Pular para o conteúdo principal

A FESTIVIDADE TÓXICA DO BRASIL ATUAL


O aparente fim do bolsonarismo encerrou com o astral tóxico de boa parte dos brasileiros? Evidentemente, não. Mudou-se o foco e o âmbito desse astral tóxico, através de uma positividade tóxica que pede alegria a todo custo e não admite tristeza, senso crítico, questionamentos diversos. A ideia é curtir a vida enquanto o Lulão, oficialmente falando, vai fazendo o povo brasileiro sorrir de novo. 

Se o bolsonarismo estimulava festas ruidosas que perturbaram a vizinhança e os cidadãos que necessitam de uma boa noite de sono, pois na véspera muitos têm que acordar de manhã para mais um dia de trabalho, o lulismo não superou essa paranoia, e em certo sentido a coisa até piorou, pois em nome do "Brasil feliz de novo", ninguém pode reclamar, nem questionar. Que aguente a poluição sonora, a barulheira das festanças dos vizinhos.

Não há uma política de regulamentação de festas noturnas e festas da vizinhança e tanto bolsonaristas quanto lulistas sentem essa arrogância que a alegria tóxica traz e que pode se tornar perigosa, pois muita gente foi morta porque pediu para acabar com a barulheira da festa.

A ordem social que se divide entre bolsonaristas e lulistas é a mesma. Não se trata de um "bolsolulismo" estereotipado, como se os dois fossem rigorosamente a mesma coisa. Não são.
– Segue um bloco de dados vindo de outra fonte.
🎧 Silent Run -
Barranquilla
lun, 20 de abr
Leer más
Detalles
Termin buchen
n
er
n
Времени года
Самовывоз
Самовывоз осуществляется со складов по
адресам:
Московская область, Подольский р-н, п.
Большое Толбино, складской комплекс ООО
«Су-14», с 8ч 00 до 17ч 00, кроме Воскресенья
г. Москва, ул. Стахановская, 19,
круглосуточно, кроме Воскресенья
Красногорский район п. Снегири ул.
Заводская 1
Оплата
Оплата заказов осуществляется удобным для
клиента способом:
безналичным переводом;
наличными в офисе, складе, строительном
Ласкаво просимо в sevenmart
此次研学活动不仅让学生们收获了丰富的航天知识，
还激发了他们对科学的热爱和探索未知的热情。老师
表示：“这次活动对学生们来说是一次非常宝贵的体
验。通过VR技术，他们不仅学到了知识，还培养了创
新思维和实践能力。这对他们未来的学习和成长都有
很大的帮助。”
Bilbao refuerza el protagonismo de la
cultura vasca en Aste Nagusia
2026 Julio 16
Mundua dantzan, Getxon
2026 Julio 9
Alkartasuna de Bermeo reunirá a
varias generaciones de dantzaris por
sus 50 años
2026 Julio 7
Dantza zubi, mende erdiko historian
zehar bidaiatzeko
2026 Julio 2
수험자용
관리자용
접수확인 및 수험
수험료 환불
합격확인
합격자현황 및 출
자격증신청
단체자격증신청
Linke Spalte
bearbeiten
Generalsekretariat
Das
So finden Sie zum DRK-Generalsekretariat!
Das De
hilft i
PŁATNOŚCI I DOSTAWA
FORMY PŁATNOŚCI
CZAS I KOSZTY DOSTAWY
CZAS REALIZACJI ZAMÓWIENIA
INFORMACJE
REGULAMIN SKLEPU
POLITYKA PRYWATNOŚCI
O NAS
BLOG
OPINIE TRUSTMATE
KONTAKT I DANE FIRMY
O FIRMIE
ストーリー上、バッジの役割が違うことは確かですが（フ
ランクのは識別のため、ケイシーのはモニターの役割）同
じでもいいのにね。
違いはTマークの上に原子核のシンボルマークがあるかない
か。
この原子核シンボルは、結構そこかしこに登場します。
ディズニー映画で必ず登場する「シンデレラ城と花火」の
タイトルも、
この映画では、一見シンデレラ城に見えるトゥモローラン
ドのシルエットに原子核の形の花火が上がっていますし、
Bolsonarismo e lulismo são diferentes, embora até certo ponto representem dois estados de espírito de uma mesma elite que se divide em dois repertórios de escolhas.
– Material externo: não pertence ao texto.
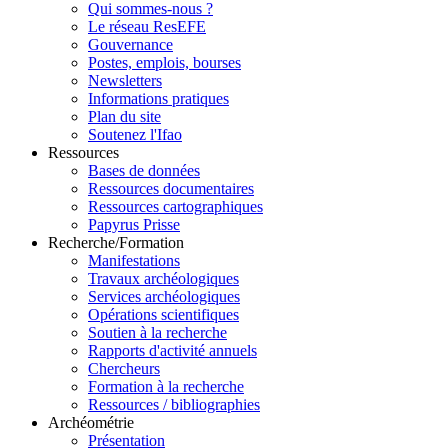
Qui sommes-nous ?
Le réseau ResEFE
Gouvernance
Postes, emplois, bourses
Newsletters
Informations pratiques
Plan du site
Soutenez l'Ifao
Ressources
Bases de données
Ressources documentaires
Ressources cartographiques
Papyrus Prisse
Recherche/Formation
Manifestations
Travaux archéologiques
Services archéologiques
Opérations scientifiques
Soutien à la recherche
Rapports d'activité annuels
Chercheurs
Formation à la recherche
Ressources / bibliographies
Archéométrie
Présentation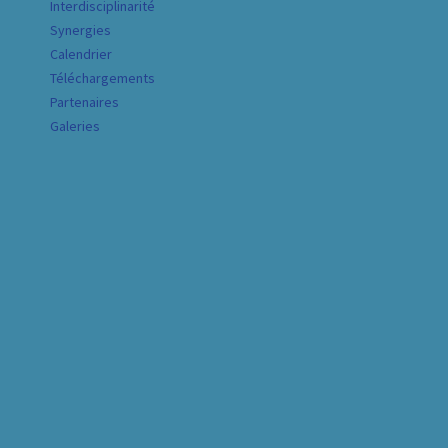
Interdisciplinarité
Synergies
Calendrier
Téléchargements
Partenaires
Galeries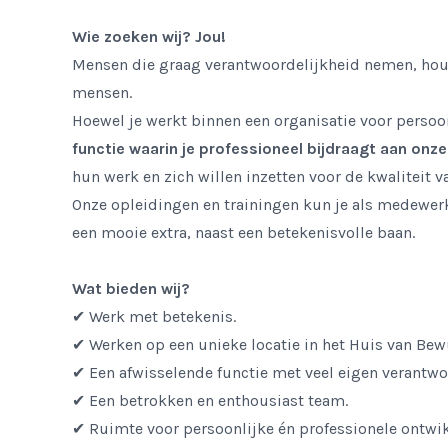
Wie zoeken wij? Jou!
Mensen die graag verantwoordelijkheid nemen, houd
mensen.
Hoewel je werkt binnen een organisatie voor persoo
functie waarin je professioneel bijdraagt aan onze
hun werk en zich willen inzetten voor de kwaliteit v
Onze opleidingen en trainingen kun je als medewerk
een mooie extra, naast een betekenisvolle baan.
Wat bieden wij?
✔ Werk met betekenis.
✔ Werken op een unieke locatie in het Huis van Bew
✔ Een afwisselende functie met veel eigen verantwo
✔ Een betrokken en enthousiast team.
✔ Ruimte voor persoonlijke én professionele ontwik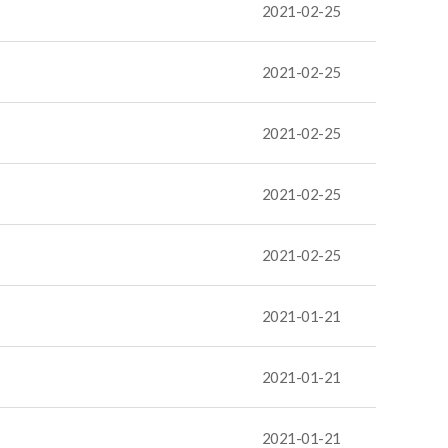
2021-02-25
2021-02-25
2021-02-25
2021-02-25
2021-02-25
2021-01-21
2021-01-21
2021-01-21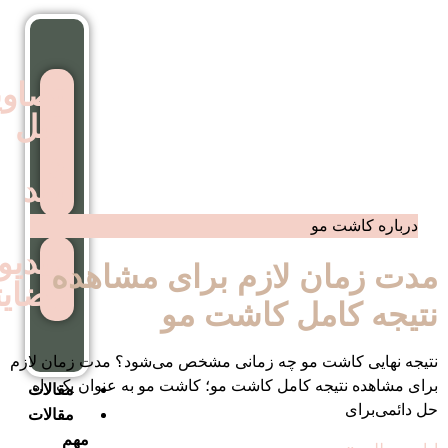
تصاویر
قبل
و
بعد
ویدیوهای
 لازم برای مشاهده
رضایتمندی
مل کاشت مو
 مو چه زمانی مشخص می‌شود؟ مدت زمان لازم
 کامل کاشت مو؛ کاشت مو به عنوان یک راه
مقالات
مقالات
مهم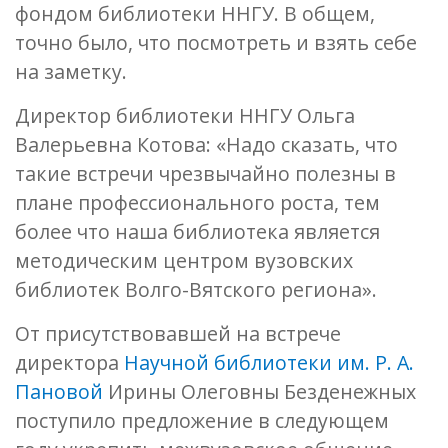
фондом библиотеки ННГУ. В общем,
точно было, что посмотреть и взять себе
на заметку.
Директор библиотеки ННГУ Ольга
Валерьевна Котова: «Надо сказать, что
такие встречи чрезвычайно полезны в
плане профессионального роста, тем
более что наша библиотека является
методическим центром вузовских
библиотек Волго-Вятского региона».
От присутствовавшей на встрече
директора
Научной библиотеки им. Р. А.
Пановой
Ирины Олеговны Безденежных
поступило предложение в следующем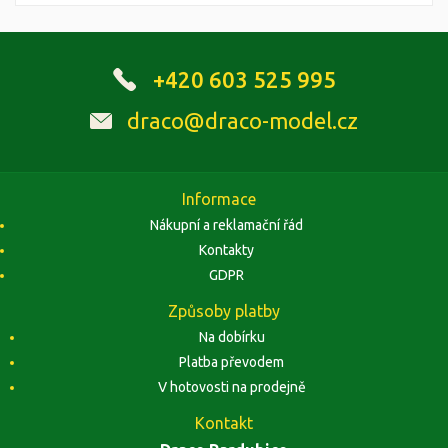
+420 603 525 995
draco@draco-model.cz
Informace
Nákupní a reklamační řád
Kontakty
GDPR
Způsoby platby
Na dobírku
Platba převodem
V hotovosti na prodejně
Kontakt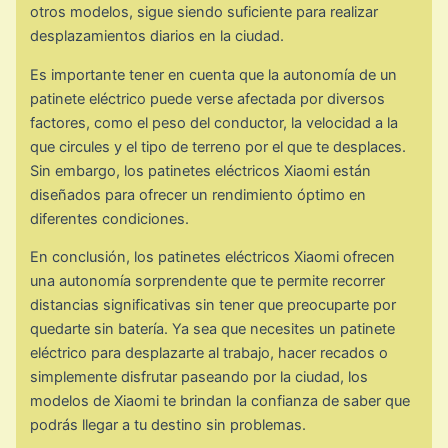
otros modelos, sigue siendo suficiente para realizar
desplazamientos diarios en la ciudad.
Es importante tener en cuenta que la autonomía de un
patinete eléctrico puede verse afectada por diversos
factores, como el peso del conductor, la velocidad a la
que circules y el tipo de terreno por el que te desplaces.
Sin embargo, los patinetes eléctricos Xiaomi están
diseñados para ofrecer un rendimiento óptimo en
diferentes condiciones.
En conclusión, los patinetes eléctricos Xiaomi ofrecen
una autonomía sorprendente que te permite recorrer
distancias significativas sin tener que preocuparte por
quedarte sin batería. Ya sea que necesites un patinete
eléctrico para desplazarte al trabajo, hacer recados o
simplemente disfrutar paseando por la ciudad, los
modelos de Xiaomi te brindan la confianza de saber que
podrás llegar a tu destino sin problemas.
O que temos agora é o não-raivismo, ou seja, o que a elite do bom atraso resolveu, já em 2022, expurgar o raivismo, associado declaradamente ao bolsonarismo. Desta forma, o conjunto "democracia", definido pelo não-raivismo, se expressa pelos elementos que envolvem o pouco que é aproveitável do bolsonarismo - um bolsonarismo "arrependido" ou "ameno", menos engajado - com os valores e personagens da direita moderada e do moderadíssimo esquerdismo lulista ou identitário.

Só que isso não resolve os problemas da toxicidade social, como dissemos, porque hoje há uma obsessão em ser "feliz" e "alegre" na marra, afastando toda a simbologia "do contra" associada equivocadamente ao bolsonarismo.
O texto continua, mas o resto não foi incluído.